Required action
Going through the data below, find how many lines include the word "December", and reply with that number alone.

--

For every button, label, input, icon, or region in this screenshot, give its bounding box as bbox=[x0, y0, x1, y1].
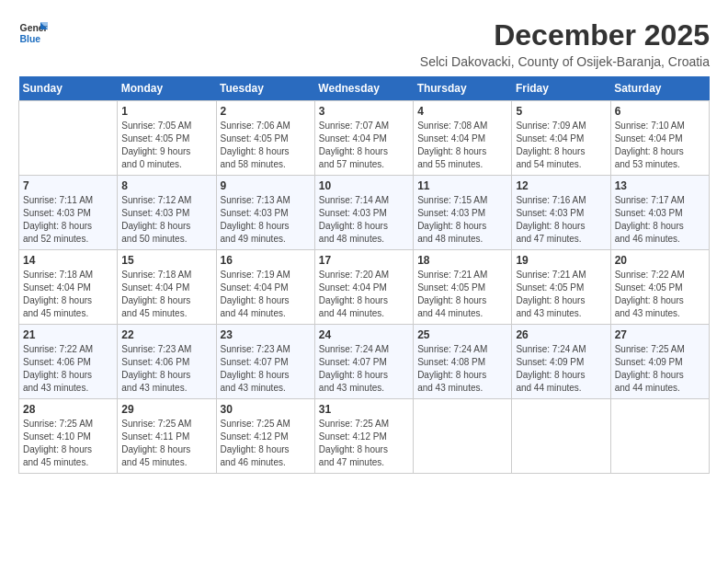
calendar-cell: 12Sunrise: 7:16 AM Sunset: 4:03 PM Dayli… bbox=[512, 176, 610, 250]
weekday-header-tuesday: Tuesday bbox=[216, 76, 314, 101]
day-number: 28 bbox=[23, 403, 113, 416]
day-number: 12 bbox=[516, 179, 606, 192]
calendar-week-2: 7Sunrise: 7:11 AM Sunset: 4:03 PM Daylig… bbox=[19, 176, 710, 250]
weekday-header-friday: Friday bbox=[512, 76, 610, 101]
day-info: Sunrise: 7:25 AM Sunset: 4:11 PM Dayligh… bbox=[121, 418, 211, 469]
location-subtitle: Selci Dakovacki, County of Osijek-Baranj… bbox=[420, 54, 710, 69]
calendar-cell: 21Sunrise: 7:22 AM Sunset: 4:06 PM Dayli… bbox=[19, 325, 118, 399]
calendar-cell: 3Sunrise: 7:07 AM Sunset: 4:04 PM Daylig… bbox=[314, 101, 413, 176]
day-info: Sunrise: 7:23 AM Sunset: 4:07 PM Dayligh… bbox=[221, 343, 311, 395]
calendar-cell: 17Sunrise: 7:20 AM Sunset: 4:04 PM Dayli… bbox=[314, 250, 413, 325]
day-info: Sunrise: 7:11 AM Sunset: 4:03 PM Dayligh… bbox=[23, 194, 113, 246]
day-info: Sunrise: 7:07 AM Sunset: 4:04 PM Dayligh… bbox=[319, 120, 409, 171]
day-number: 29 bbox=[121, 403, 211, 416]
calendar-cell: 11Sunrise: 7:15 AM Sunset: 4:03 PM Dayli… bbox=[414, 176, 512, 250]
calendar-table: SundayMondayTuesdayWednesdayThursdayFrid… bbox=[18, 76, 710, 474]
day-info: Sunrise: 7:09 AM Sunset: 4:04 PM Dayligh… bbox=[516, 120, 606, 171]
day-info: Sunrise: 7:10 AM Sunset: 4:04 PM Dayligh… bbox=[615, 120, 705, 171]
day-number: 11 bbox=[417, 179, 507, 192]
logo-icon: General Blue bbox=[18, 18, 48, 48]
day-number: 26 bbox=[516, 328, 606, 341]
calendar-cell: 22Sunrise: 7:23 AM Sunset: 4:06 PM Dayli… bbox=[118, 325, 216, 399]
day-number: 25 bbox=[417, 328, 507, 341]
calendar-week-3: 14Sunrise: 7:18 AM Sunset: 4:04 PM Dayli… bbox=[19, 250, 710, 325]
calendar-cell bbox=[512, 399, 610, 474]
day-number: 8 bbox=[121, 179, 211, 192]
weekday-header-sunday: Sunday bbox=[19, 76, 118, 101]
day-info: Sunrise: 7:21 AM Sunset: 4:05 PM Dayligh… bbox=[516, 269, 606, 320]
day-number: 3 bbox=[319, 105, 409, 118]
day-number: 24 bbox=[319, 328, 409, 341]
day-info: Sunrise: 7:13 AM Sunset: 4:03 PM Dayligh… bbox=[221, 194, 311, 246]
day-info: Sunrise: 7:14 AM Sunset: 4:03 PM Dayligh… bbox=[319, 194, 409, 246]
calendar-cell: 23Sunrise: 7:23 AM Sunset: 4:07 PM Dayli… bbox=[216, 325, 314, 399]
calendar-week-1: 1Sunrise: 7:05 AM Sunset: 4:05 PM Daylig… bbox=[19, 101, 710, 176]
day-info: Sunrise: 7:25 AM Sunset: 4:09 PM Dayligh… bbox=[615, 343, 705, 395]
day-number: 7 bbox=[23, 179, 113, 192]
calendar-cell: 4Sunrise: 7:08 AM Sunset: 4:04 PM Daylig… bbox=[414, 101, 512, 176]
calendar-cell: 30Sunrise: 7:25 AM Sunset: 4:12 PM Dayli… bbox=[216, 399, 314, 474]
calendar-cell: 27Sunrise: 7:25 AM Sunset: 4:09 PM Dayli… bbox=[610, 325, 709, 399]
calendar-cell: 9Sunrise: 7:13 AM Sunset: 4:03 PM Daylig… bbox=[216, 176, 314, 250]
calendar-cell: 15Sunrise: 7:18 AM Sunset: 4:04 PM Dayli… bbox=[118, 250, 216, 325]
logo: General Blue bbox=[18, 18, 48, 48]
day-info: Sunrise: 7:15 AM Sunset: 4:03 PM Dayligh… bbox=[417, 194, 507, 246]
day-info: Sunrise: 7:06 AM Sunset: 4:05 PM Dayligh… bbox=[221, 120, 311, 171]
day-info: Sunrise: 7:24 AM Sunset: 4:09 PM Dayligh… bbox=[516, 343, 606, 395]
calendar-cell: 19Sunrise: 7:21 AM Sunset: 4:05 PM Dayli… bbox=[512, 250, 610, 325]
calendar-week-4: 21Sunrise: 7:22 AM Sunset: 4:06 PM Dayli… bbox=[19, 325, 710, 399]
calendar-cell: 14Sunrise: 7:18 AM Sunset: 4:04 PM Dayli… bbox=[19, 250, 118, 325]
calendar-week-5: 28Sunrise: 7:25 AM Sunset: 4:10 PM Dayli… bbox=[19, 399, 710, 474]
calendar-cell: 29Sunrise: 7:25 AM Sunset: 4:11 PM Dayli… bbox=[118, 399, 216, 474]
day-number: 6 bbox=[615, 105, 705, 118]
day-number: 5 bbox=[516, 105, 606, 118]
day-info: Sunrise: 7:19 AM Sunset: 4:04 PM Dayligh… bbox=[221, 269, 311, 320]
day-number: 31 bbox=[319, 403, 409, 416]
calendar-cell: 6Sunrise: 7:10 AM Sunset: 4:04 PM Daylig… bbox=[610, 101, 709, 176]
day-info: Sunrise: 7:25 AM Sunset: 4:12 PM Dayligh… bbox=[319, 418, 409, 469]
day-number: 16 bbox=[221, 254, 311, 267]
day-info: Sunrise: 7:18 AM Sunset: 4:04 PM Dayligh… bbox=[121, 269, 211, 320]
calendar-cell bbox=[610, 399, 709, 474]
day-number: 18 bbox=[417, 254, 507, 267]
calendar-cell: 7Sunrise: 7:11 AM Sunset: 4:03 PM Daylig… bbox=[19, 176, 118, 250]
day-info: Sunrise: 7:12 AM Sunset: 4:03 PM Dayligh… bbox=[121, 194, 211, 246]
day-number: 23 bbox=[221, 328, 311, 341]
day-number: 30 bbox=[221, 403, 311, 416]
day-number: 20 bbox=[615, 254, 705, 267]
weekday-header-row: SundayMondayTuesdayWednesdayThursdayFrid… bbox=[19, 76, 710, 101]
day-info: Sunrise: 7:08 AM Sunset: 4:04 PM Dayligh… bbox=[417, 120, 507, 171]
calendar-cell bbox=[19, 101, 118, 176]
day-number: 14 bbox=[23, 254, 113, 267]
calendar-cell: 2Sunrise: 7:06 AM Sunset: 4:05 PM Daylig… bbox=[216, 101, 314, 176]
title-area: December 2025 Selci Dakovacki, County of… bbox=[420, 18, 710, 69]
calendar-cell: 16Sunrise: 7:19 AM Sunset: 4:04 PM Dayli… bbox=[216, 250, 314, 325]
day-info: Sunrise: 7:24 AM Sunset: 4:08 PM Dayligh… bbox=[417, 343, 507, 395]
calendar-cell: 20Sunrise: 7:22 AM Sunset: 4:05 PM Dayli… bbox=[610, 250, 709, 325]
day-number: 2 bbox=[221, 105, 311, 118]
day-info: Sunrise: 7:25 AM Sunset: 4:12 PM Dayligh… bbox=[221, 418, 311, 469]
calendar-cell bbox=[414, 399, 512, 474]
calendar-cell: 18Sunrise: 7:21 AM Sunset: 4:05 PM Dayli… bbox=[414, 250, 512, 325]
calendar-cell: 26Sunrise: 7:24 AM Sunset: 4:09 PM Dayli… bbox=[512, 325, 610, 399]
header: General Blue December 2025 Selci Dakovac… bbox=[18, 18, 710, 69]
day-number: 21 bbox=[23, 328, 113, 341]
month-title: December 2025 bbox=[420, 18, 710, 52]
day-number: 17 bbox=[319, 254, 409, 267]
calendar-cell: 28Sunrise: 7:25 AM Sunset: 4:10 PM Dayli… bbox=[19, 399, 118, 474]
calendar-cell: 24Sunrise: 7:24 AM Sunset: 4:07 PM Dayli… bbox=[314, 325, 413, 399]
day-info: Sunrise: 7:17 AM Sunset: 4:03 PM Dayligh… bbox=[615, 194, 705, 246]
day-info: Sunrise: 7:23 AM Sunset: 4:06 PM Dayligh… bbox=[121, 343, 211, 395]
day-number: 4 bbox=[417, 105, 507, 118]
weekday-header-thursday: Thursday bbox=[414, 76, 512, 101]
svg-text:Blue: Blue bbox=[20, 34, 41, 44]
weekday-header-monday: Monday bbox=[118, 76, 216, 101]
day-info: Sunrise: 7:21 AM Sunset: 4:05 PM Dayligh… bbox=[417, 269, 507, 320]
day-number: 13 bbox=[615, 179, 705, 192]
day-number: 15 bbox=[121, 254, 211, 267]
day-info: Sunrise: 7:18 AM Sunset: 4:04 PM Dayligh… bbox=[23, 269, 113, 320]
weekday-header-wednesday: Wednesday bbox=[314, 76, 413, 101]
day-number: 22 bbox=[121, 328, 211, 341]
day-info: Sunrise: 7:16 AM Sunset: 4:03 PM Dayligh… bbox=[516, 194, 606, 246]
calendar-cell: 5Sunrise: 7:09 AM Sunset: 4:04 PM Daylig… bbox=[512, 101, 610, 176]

--

Task result
3